Menurut Arsul bahwa lambang tersebut merupakan perbedaan antara Ibukota sebelumnya yaitu Ibukota Jakarta dengan Kaltim.

“Ini bagus. Tetapi saya yakin itu salah satu cara untuk memberikan insting difecen (perbedaan) dengan Ibukota di Jakarta,” kata Arsul di Kompleks Senayan, Jakarta, Senin (5/4/2021).


Kendati demikian, Politisi Partai PPP itu meminta, lambang Garuda itu tidak hanya di buat untuk Istana Negara di Kaltim.

Akan tetapi, lanjut Asrul, semua gedung pemerintah. Khususnya, Gedung Parlemen dibuat lambang Garuda tersebut karena mencerminkan simbol kebangsaan.

“Saya berharap itu tidak hanya Istana saja, tetapi nanti semua gedung pemerintahan juga. Parlemen di sana itu juga mencerminkan simbol kebangsaan,” jelasnya.

Akan tetapi, Asrul enggan berkomentar lebih jauh lagi saat ditanyakan apakah pembahasan Ibukota baru efektif di tengah ekonomi masyarakat lagi gonjang ganjing karena dampak pandemi Covid-19.
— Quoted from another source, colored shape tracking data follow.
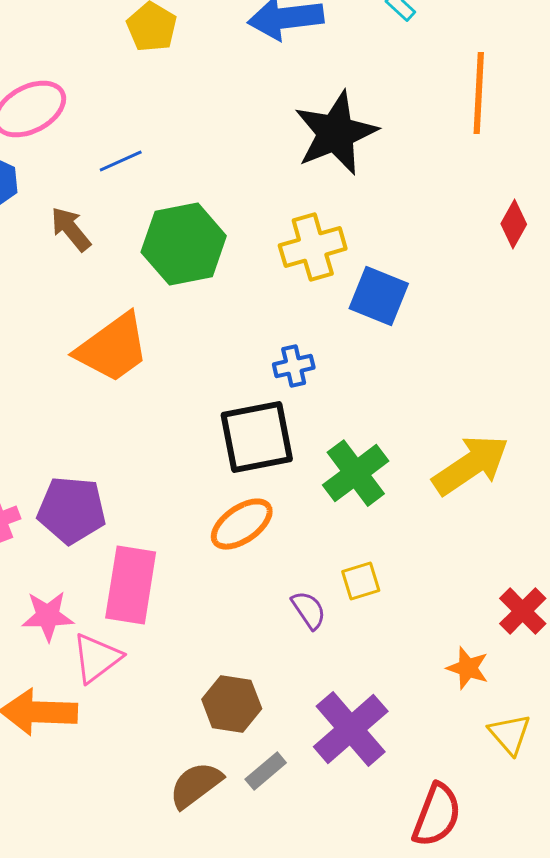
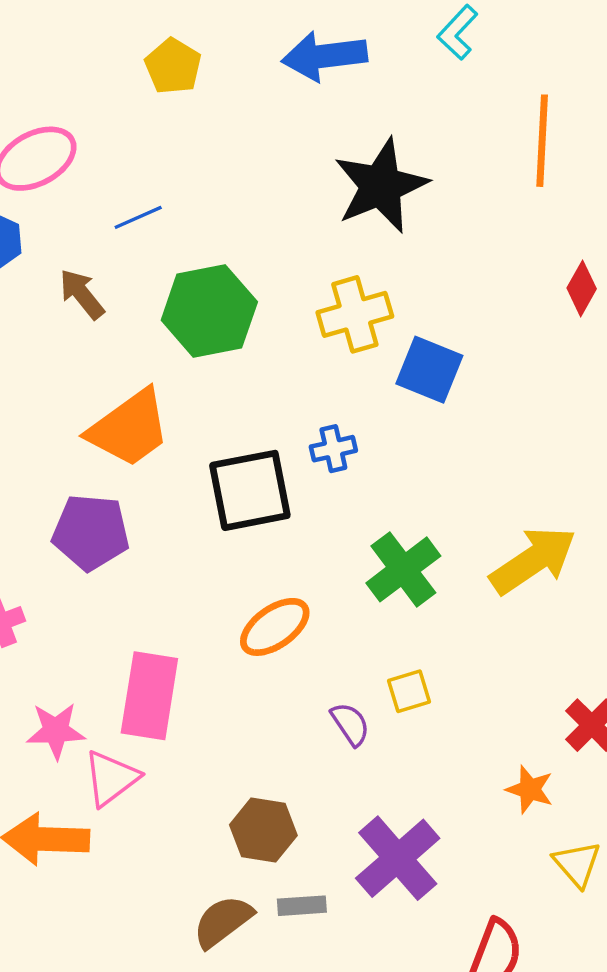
black square: (257, 437) -> (250, 490), moved
purple pentagon: (72, 510) -> (91, 532), moved
gray rectangle: (266, 771) -> (302, 906), turned 36

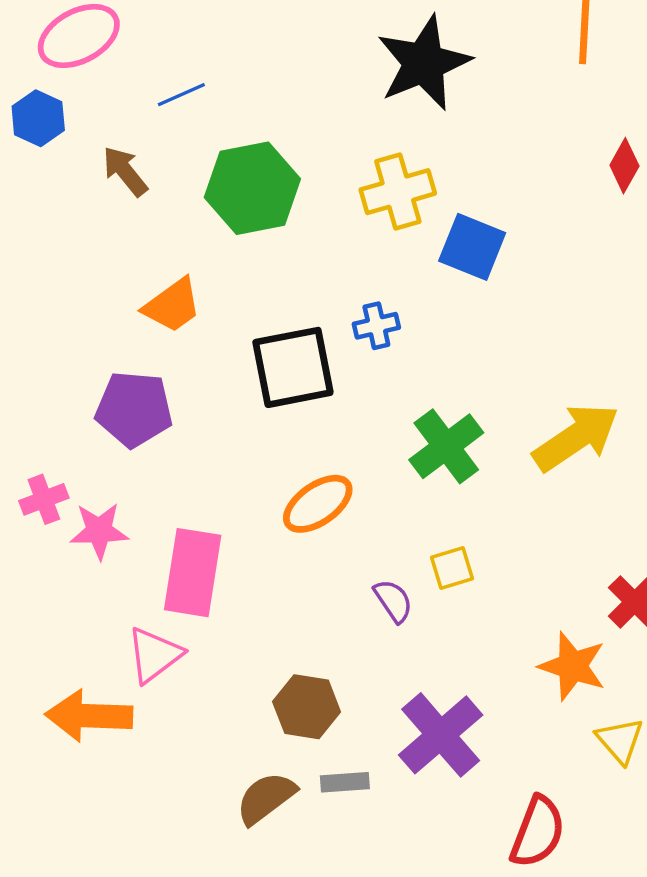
orange trapezoid: (129, 428) -> (172, 305), size x0.7
pink star: (56, 731) -> (99, 531), moved
orange star: (530, 789) -> (573, 666), size x1.4

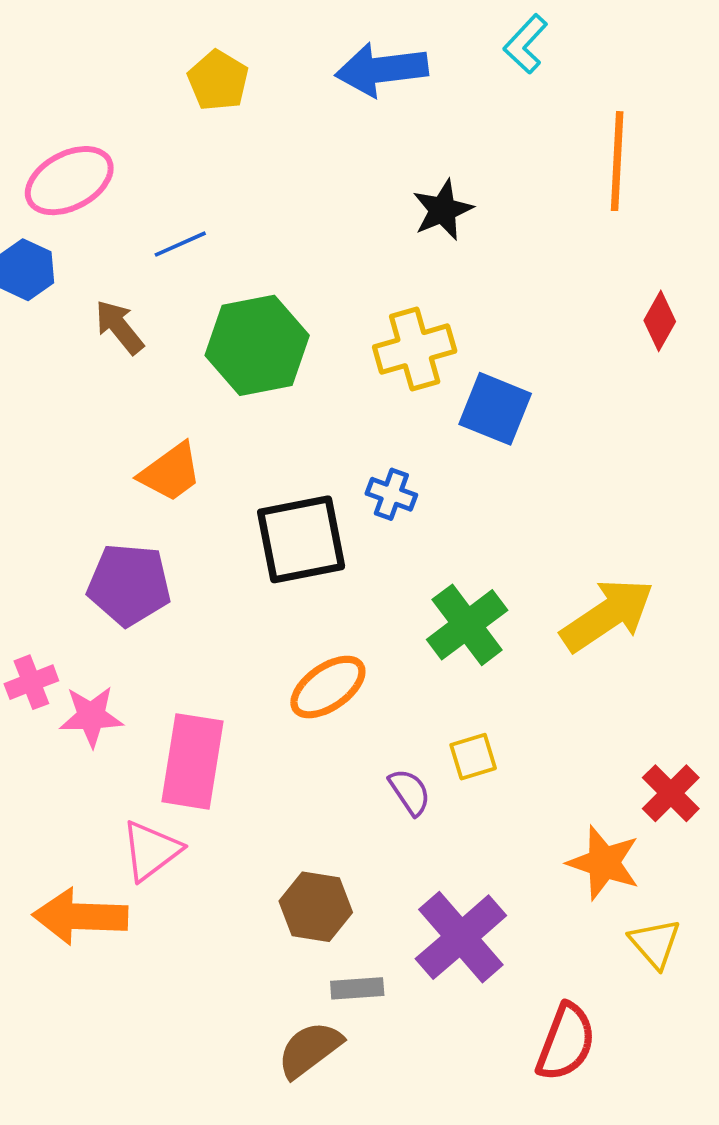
black star: (424, 63) -> (443, 210), size x0.6
blue cross: (376, 326) -> (391, 494), turned 33
brown semicircle: (266, 798) -> (310, 1049), moved

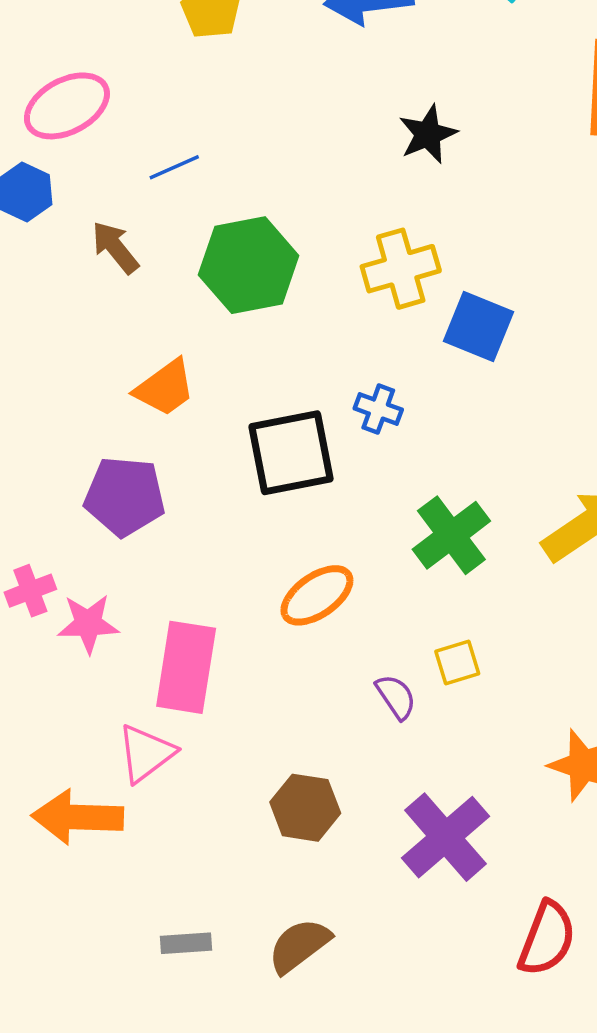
gray rectangle: (357, 988) -> (186, 943), moved

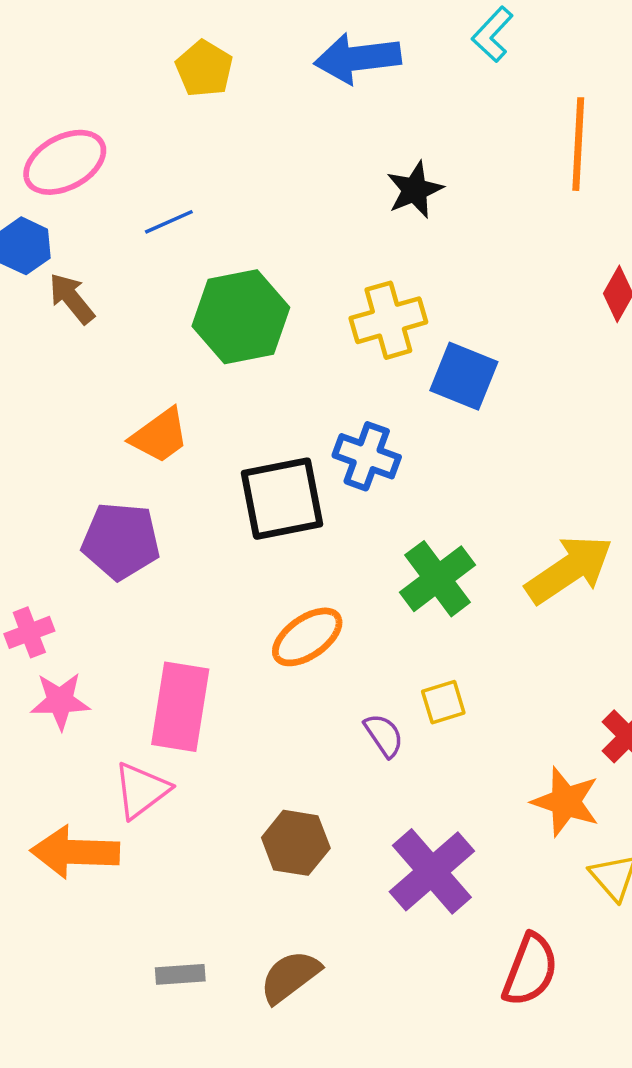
brown arrow: (115, 247) -> (72, 298), moved
blue cross: (378, 409) -> (367, 456), size x1.4
pink star: (88, 624) -> (60, 701), moved

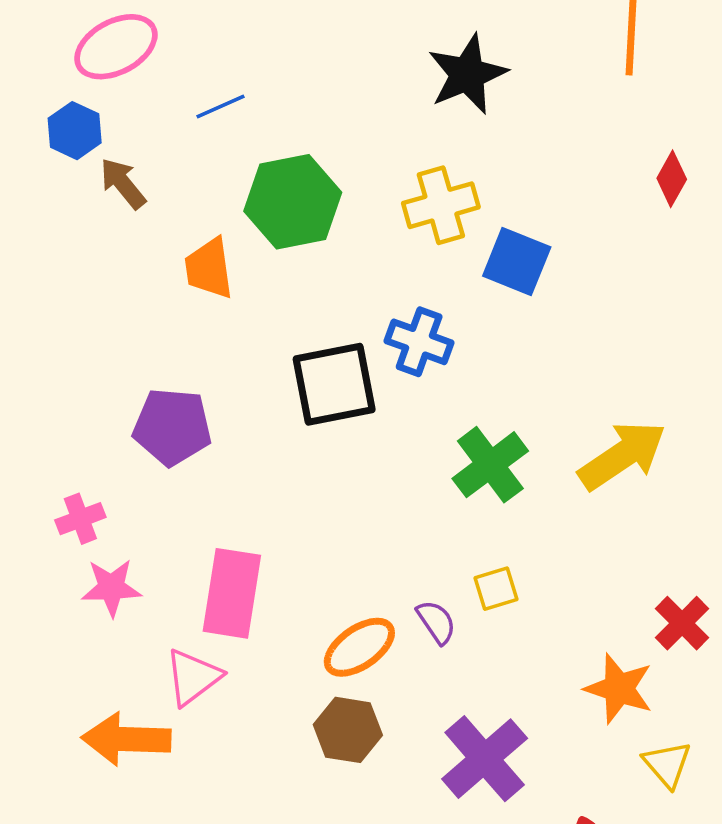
black star: (415, 190) -> (467, 74), size x1.4
orange trapezoid: (160, 436) -> (209, 268), moved, turned 118
orange ellipse: (307, 637) -> (359, 647), moved

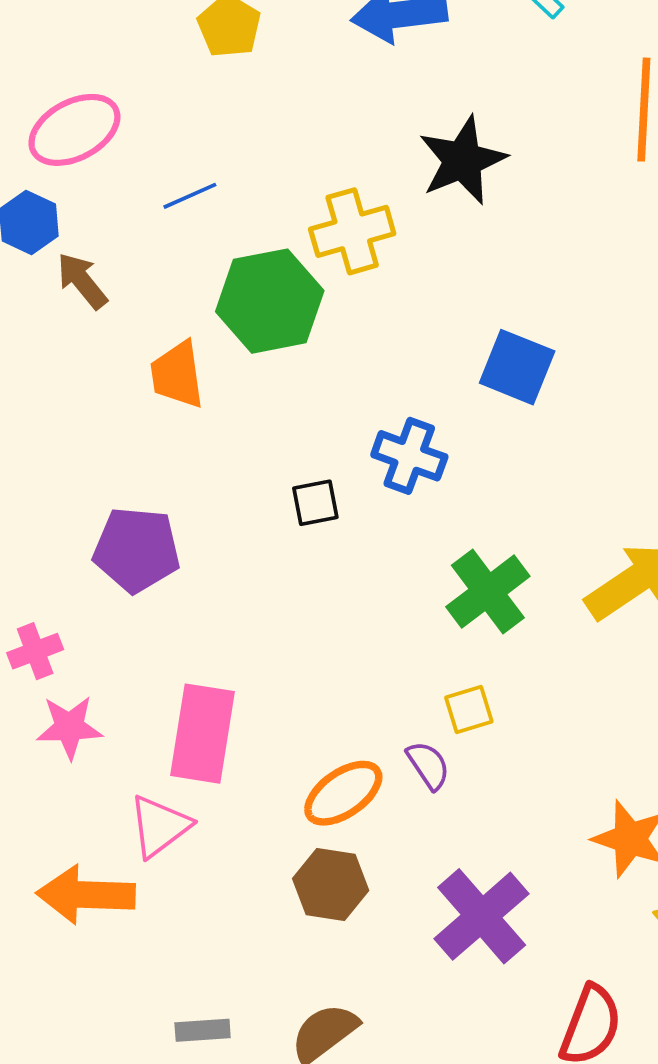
yellow cross: (441, 205) -> (352, 231), moved
black square: (334, 384) -> (315, 503), size x0.5
yellow square: (496, 589) -> (469, 709), moved

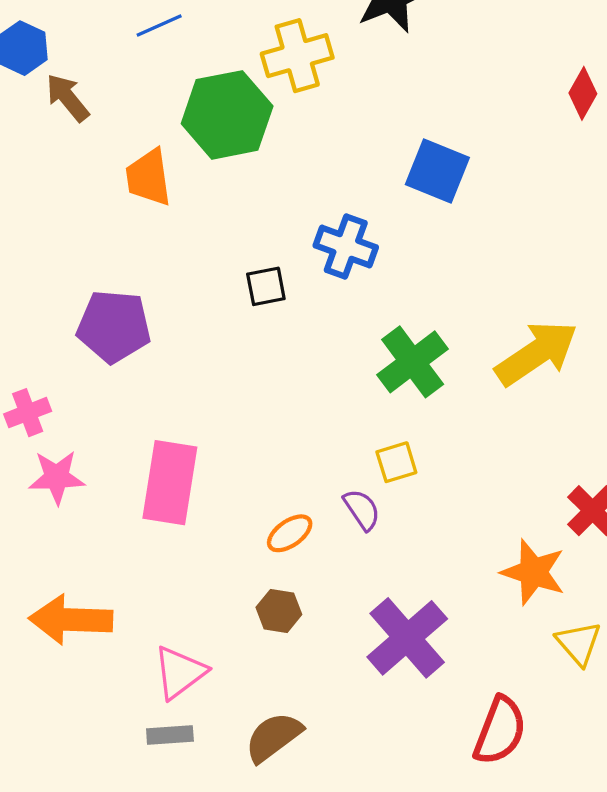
orange ellipse: (343, 793) -> (290, 533), size x0.7
pink triangle: (159, 826) -> (180, 672), moved
brown hexagon: (331, 884) -> (279, 611), size x0.7

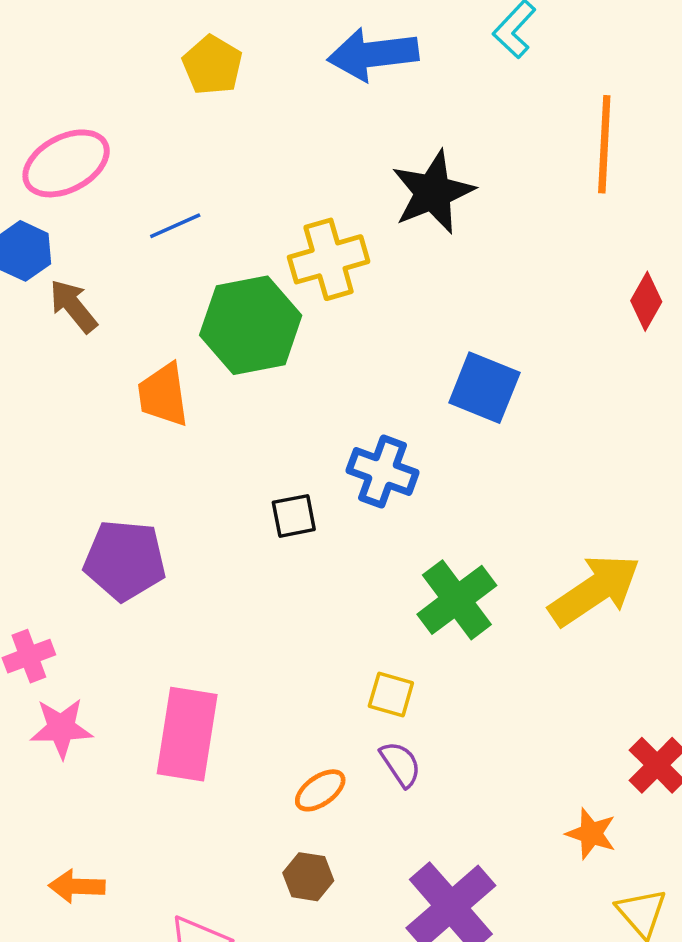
yellow square: (396, 462) -> (391, 695), moved, turned 33
orange star: (533, 572) -> (591, 834), size x0.7
orange arrow: (71, 620) -> (77, 886), size x0.6

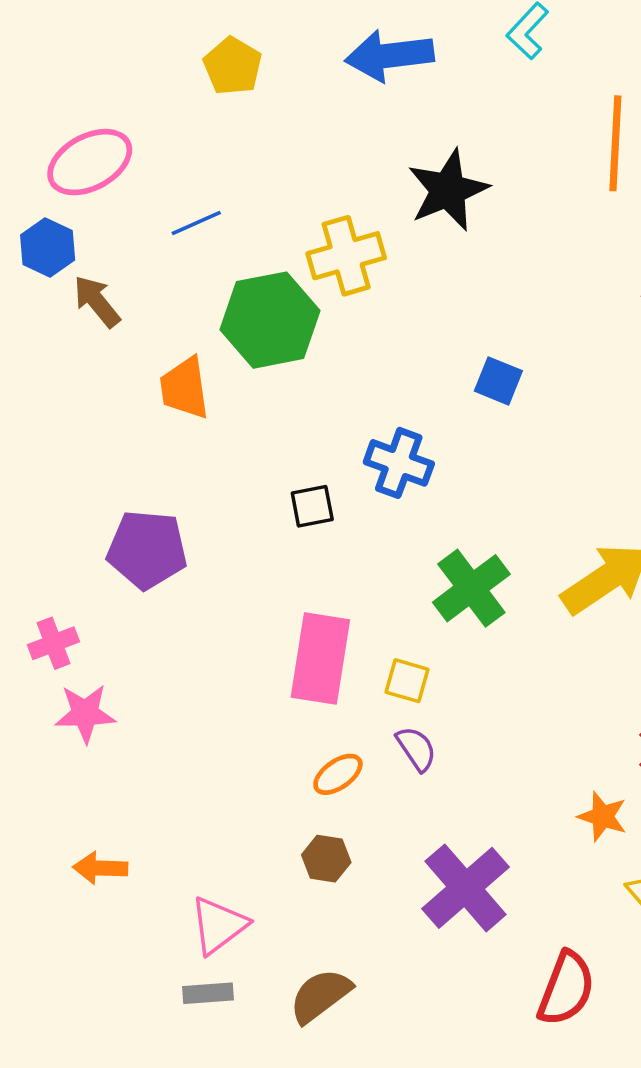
blue square: (484, 388) -> (498, 381), size x0.7
pink rectangle: (187, 734) -> (320, 658), moved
Sebelumnya, Presiden Joko Widodo atau Jokowi memuji desain istana negara di ibu kota baru. Desain Istana Negara ini berlambang burung garuda karya seniman I Nyoman Nuarta.

Sementara itu, Presiden Joko Widodo (Jokowi) memuji desain istana negara di Ibu Kota baru. Ia menyebutkan Desain Istana Negara ini berlambang burung garuda karya seniman I Nyoman Nuarta.

“Usulan beliau sarat dengan filosofi lambang Burung Garuda sebagai pemersatu bangsa sesuai semboyan Bhinneka Tunggal Ika,” ujar Jokowi memuji desain Nyoman dikutip dari akun Instagram-nya @jokowi, Sabtu, 3 April 2021.

Kendati demikian, kata orang nomor satu di Indonesia itu, usul dari Nyoman baru sebatas pradesain.

Desain dari Nyoman ini ditampung sebagai salah satu usul yang masuk saat Kementerian PUPR mengundang beberapa arsitek dan seniman.

“Usulan ini, sekali lagi, masih pada tahap pradesain,” ucap Jokowi.

“Karena itu, saya sangat mengharapkan masukan dari bapak, ibu, dan saudara-saudara semua tentang pradesain Istana Negara ini,” lanjut Jokowi.

Presiden menyebut, ia menginginkan Istana Negara tidak hanya dikenang sebagai tempat Presiden bekerja atau menjadi simbol kebanggaan bangsa, tapi juga mencerminkan kemajuan bangsa.

“Dengan masukan-masukan itu nantinya, saya akan mengundang kembali para arsitek dan para ahli lainnya untuk melakukan pengkayaan pradesain menjadi basic desain Istana Negara,” terangnya.